Most AI agent projects do not fail because the underlying model is incapable. They fail because no one has a clear picture of what the project actually is — structurally, operationally, or in terms of what it can and cannot do on its own.
The CGM Audit Framework gives a project a level. Knowing the level tells you what questions to ask, what risks are active, and what the next step looks like.
The Framework
Level 0: Unguided
Characteristics: No system prompt. No persistent context. Direct model access via API or chat interface. Each interaction is stateless.
The model is capable. The project is not a project yet — it is a model call. There is no defined behavior, no guardrails, and no way to ensure consistent output. Results vary with phrasing.
Real example: A team using the raw ChatGPT API to generate marketing copy, with each call sent without a system prompt. Output quality depended entirely on how the user phrased the individual request.
Audit flag: No system prompt means no contract. The model will attempt to satisfy whatever is in the user message, which is unpredictable at scale.
Level 1: Guided
Characteristics: System prompt defines the model's role, tone, and output format. Context is still stateless, but behavior is consistent within a session.
A Level 1 project has made deliberate choices about what the model should be. It will produce recognizable output. It cannot act on its own, access external systems, or handle multi-step tasks.
Real example: A customer support assistant with a system prompt that defines persona, escalation language, and response format. The model handles single-turn questions. A human handles everything else.
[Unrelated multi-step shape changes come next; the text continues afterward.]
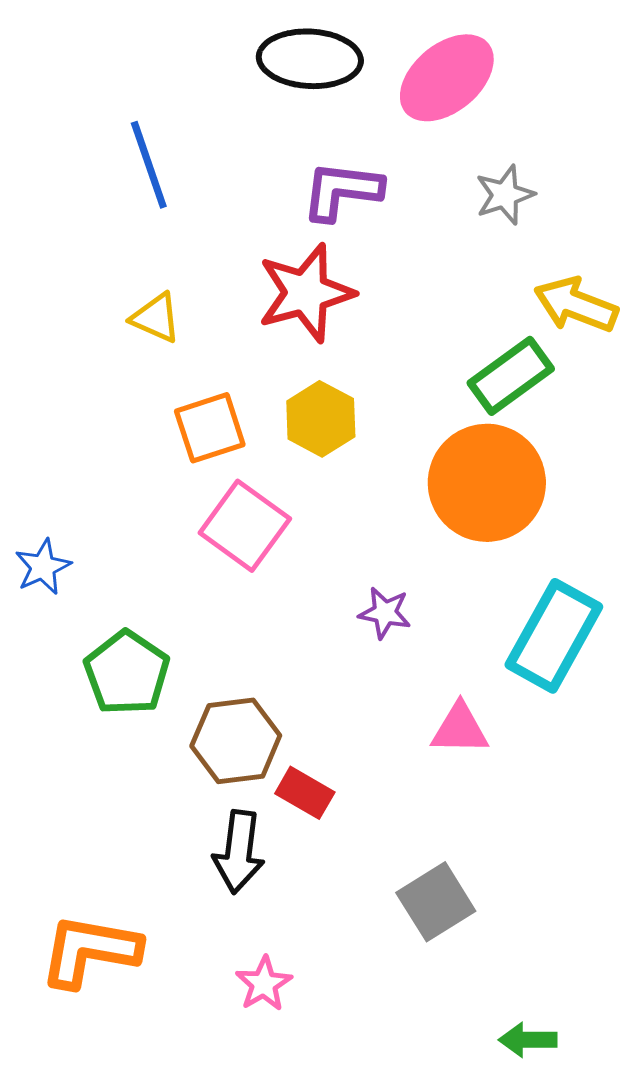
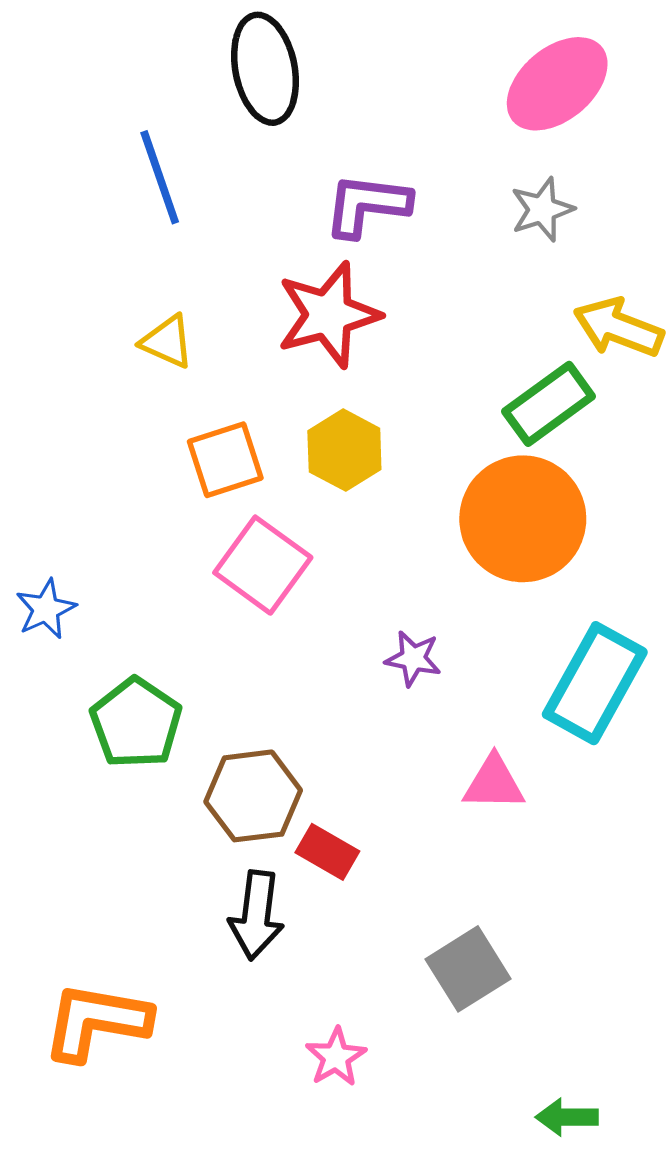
black ellipse: (310, 59) -> (265, 69), moved, turned 76
pink ellipse: (447, 78) -> (557, 84), moved
pink star: (264, 984) -> (336, 1057), moved

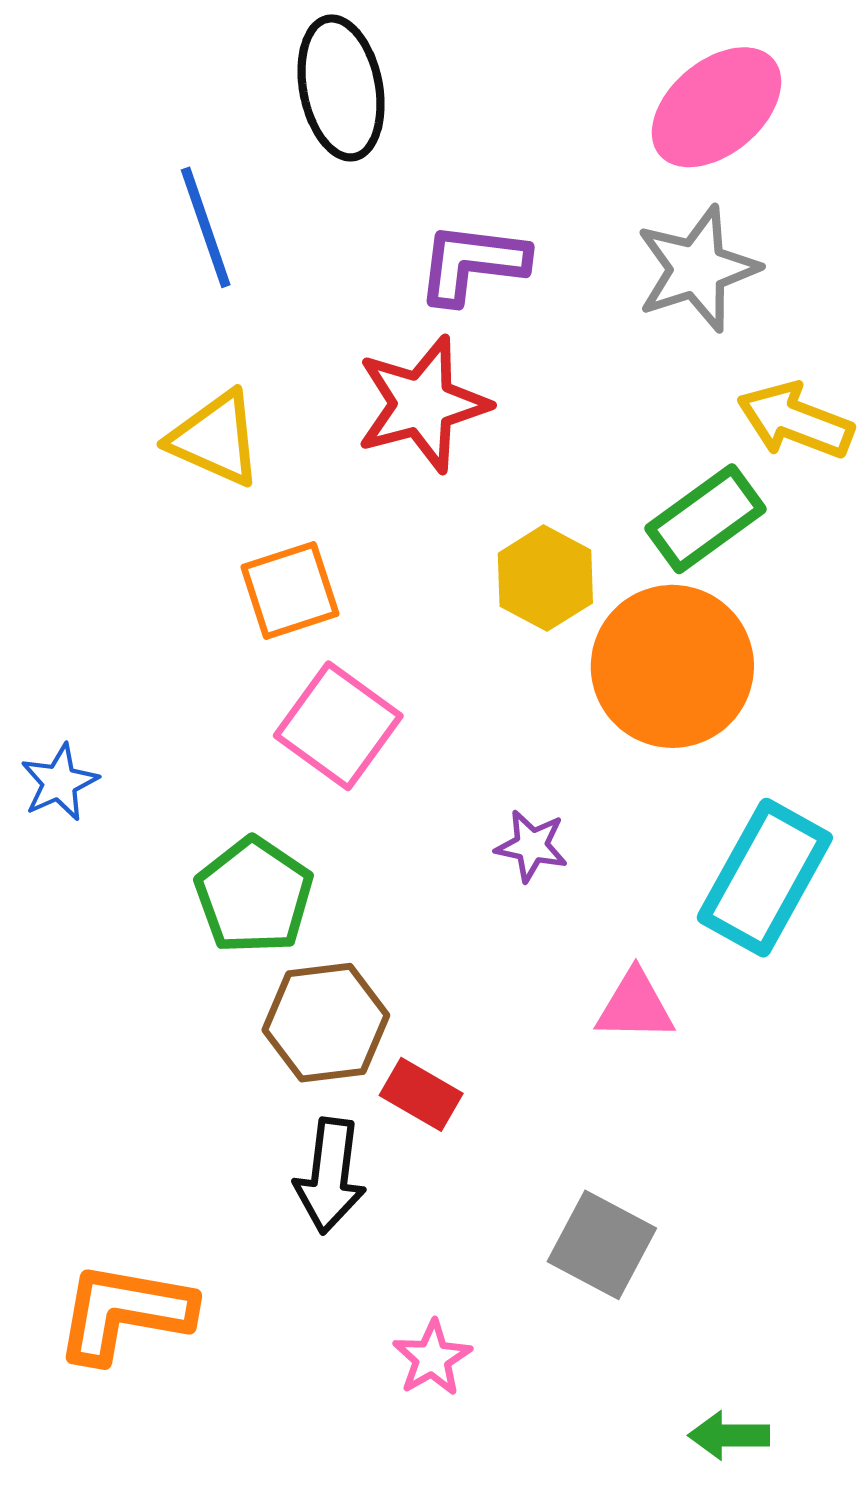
gray star: (542, 209) -> (697, 269), size x1.5
yellow triangle: (167, 342) -> (215, 439), size x1.4
yellow hexagon: (344, 450) -> (545, 578), moved
green pentagon: (136, 723) -> (254, 896), moved
gray square: (468, 969) -> (602, 1245), turned -30

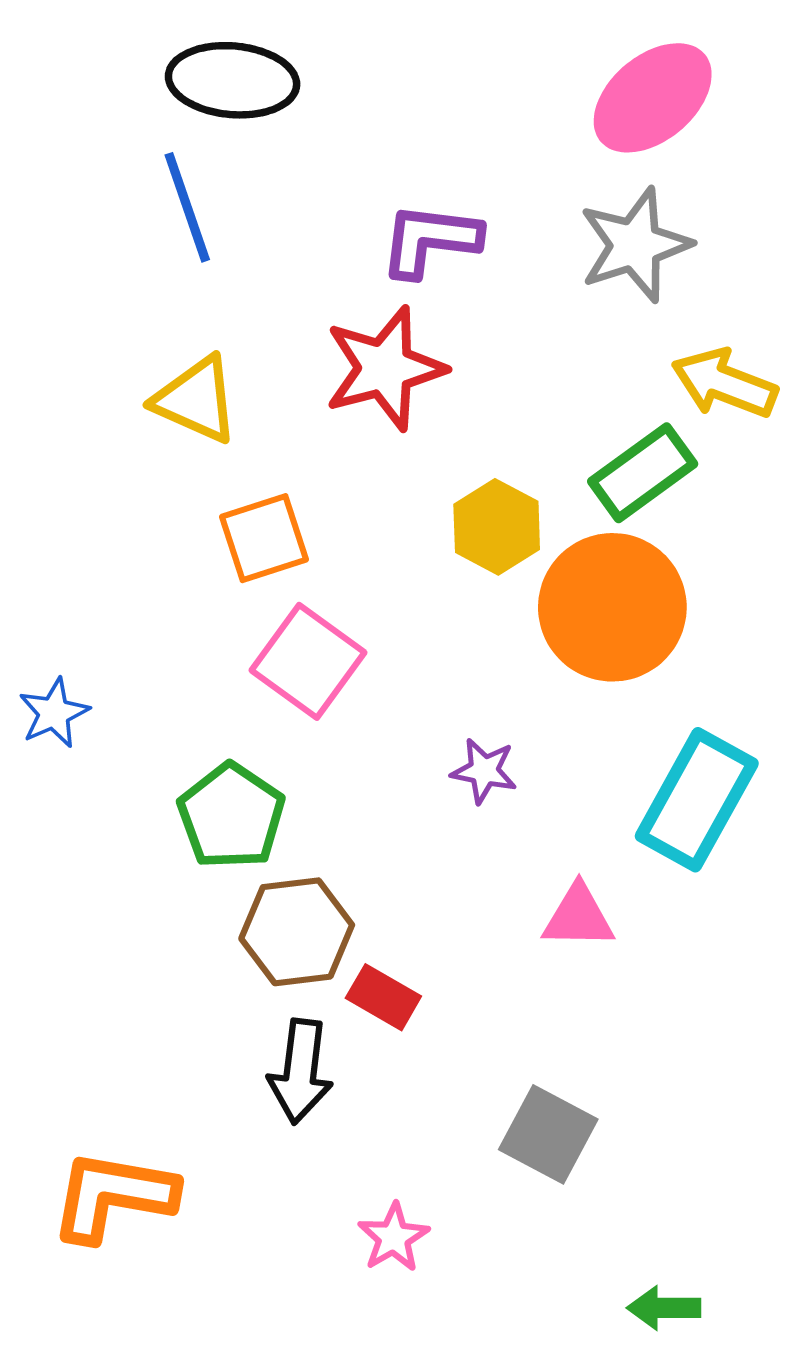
black ellipse: (341, 88) -> (233, 80), moved, turned -74

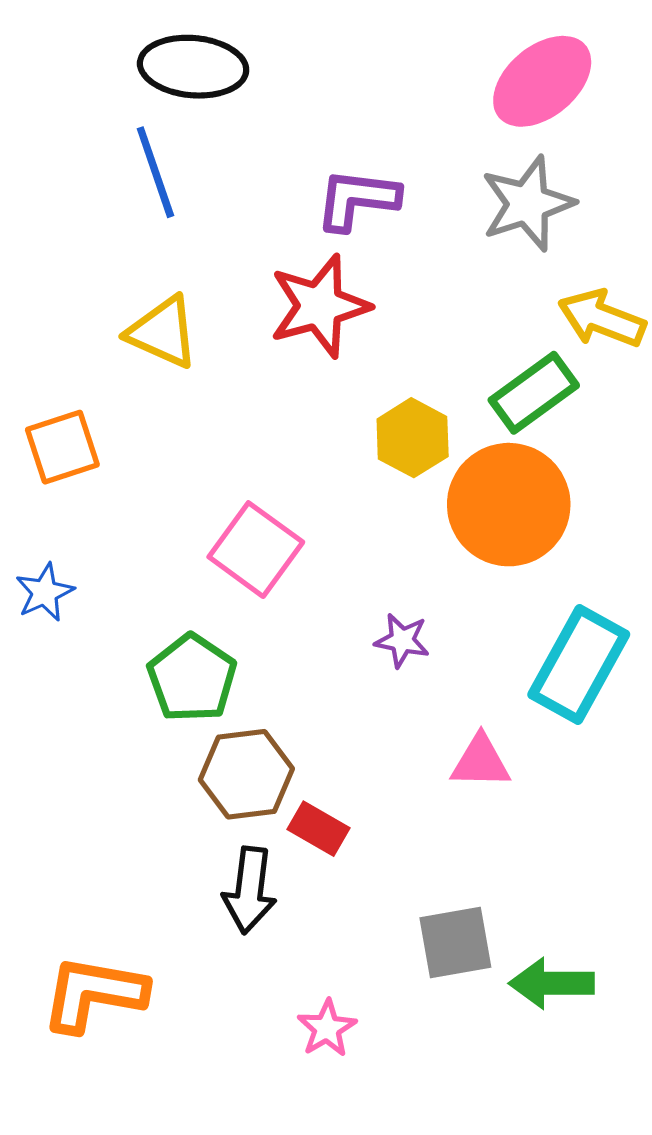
orange square: (264, 538) -> (62, 447), moved
gray square: (548, 1134) -> (455, 943), turned -38
green arrow: (664, 1308) -> (552, 983), moved, size x1.4

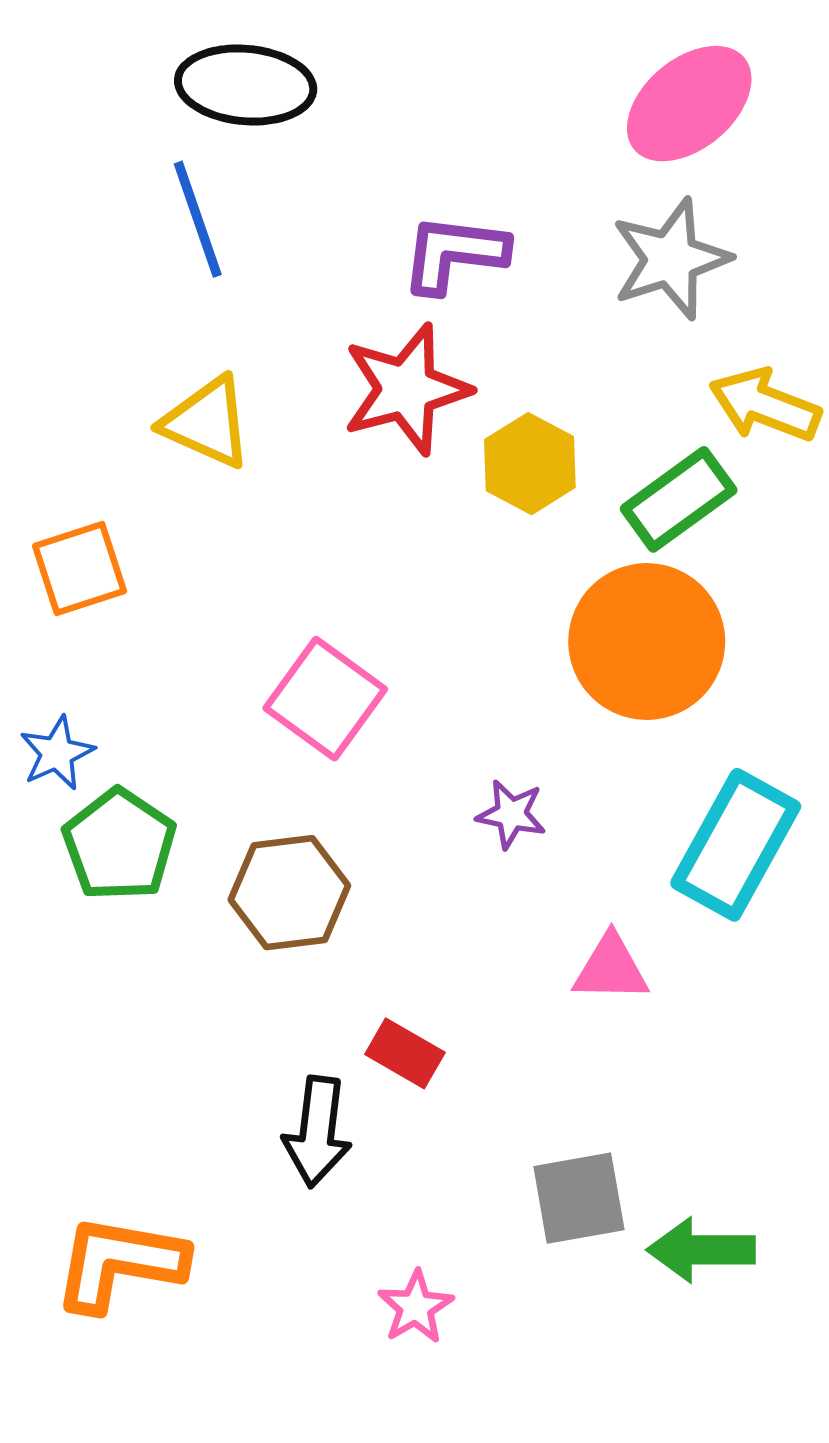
yellow hexagon: (413, 438) -> (530, 464), moved
green pentagon: (192, 678) -> (119, 845), moved
brown hexagon: (246, 774) -> (289, 893), moved

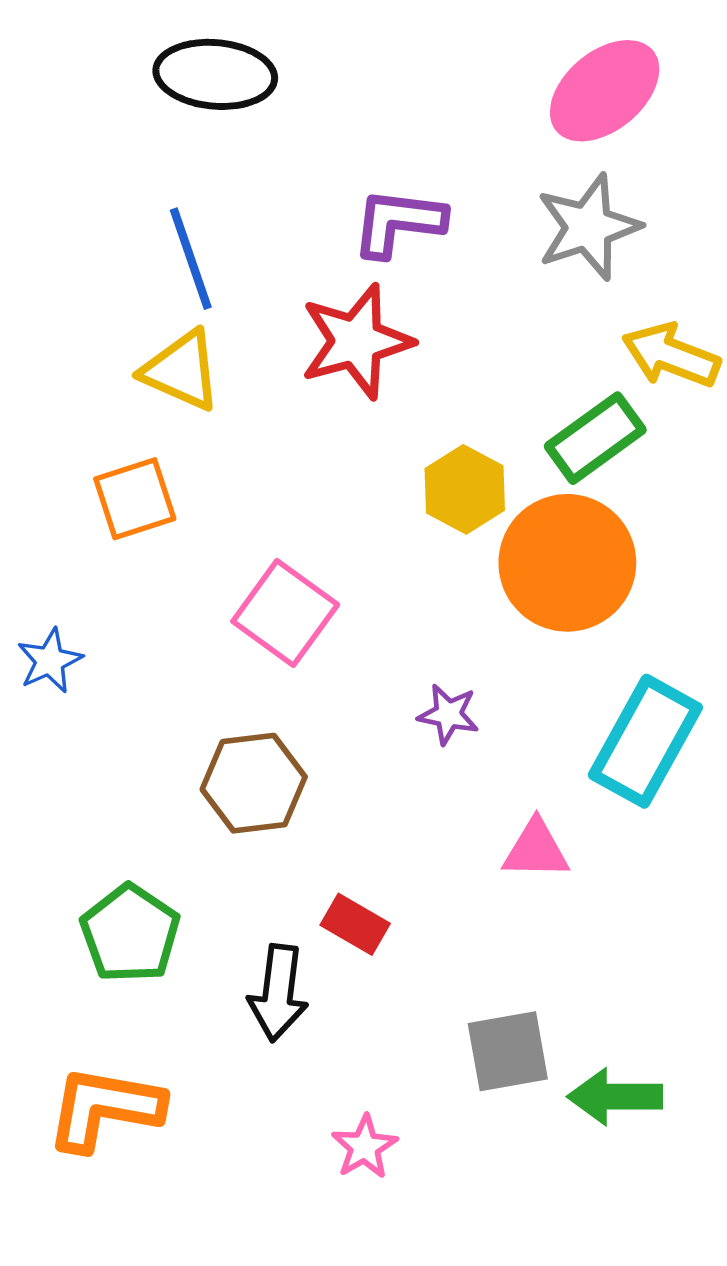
blue line: (198, 219) -> (191, 259), moved
yellow hexagon: (530, 464) -> (465, 489), moved
orange square: (80, 568) -> (135, 499), moved
green pentagon: (119, 845) -> (130, 934), moved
Audit flag: The system prompt is the entire quality layer. If the prompt is vague or under-specified, output quality degrades with no mechanism to catch it.
Level 2: Tooled
Characteristics: The agent has access to tools — search, APIs, database reads, file operations. It can take actions in external systems. Output is no longer just text; it includes side effects.
This is where most production agent projects live. The capability is real and the risk surface expands significantly. A Level 2 agent can do things, which means it can do the wrong things.
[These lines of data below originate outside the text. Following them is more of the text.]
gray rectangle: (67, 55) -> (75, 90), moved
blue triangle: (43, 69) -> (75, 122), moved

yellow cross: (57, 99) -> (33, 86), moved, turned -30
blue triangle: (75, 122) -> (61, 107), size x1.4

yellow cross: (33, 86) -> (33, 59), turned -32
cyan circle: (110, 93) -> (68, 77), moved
Real example: A research assistant that retrieves documents from a knowledge base, summarizes them, and writes findings to a shared workspace. The agent reads from external systems and writes to them.
Audit flag: Tool permissions need explicit scope. Every tool available to the agent is a potential misuse vector. The audit question is: can this tool be triggered in a context where the side effect is harmful? If yes, add a confirmation step or scope restriction.
Level 3: Orchestrated
Characteristics: Multiple agents or subagents operating within a coordinated workflow. Tasks are routed, delegated, and tracked across components. The system has memory — session-level, user-level, or project-level.
A Level 3 project has architecture. There is a primary orchestrator, specialized subagents with defined scopes, and handoff logic between them. Failures can cascade; a subagent error can corrupt the orchestrator's context.
Real example: A document production pipeline where an intake agent parses requirements, a drafting agent generates content, a review agent runs validation passes, and an export agent formats and publishes. Each agent has a defined role and bounded permissions.
Audit flag: Context integrity across handoffs. When the orchestrator passes instructions to a subagent, is the context complete, accurate, and scoped correctly? Context corruption is the primary failure mode at Level 3, and it is hard to detect without explicit logging.
Level 4: Self-Improving
Characteristics: The system modifies its own behavior based on outcomes. This includes updating system prompts, adjusting tool configurations, rewriting skill files, or changing routing logic based on performance data.
Level 4 is rare and carries the highest risk surface. The system is not just acting — it is changing what it is. Without strict boundaries on what can be modified and under what conditions, a Level 4 system can drift into behavior that no human explicitly designed.
Real example: An agent pipeline that tracks which skill files trigger correctly, identifies underperforming trigger conditions, and rewrites the trigger instructions to improve accuracy. The system's behavior changes over time based on its own operational data.
Audit flag: Self-modification scope must be tightly bounded. Define exactly what can be changed, by what mechanism, under what conditions, and with what human approval checkpoint. An unbounded Level 4 system is not a quality assurance story — it is a liability story.
Progressing Between Levels
Movement between levels is not automatic. Each transition requires deliberate decisions:
0 to 1: Write a system prompt. Define role, constraints, output format. Test against edge cases before deploying.
1 to 2: Add tools one at a time. For each tool, define: what it can access, what it cannot access, what a bad tool call looks like, and how the system recovers from one.
2 to 3: Design the orchestration layer before building it. Define agent boundaries, handoff contracts, and failure handling. Add logging at every handoff point from day one.
3 to 4: Only cross this threshold with explicit human review checkpoints on every self-modification. Define a rollback mechanism. Treat any system prompt or skill file change as a deployment event.
Using the Framework
The value of knowing a project's level is not the label. It is the questions the label forces.
A Level 2 project without a tool permission audit is a project with unknown risk surface. A Level 3 project without handoff logging is a project where failures are invisible until they are catastrophic. A Level 4 project without rollback is a project that cannot be unwound.
Run the audit. Know the level. Address the gaps that level implies before moving to the next one.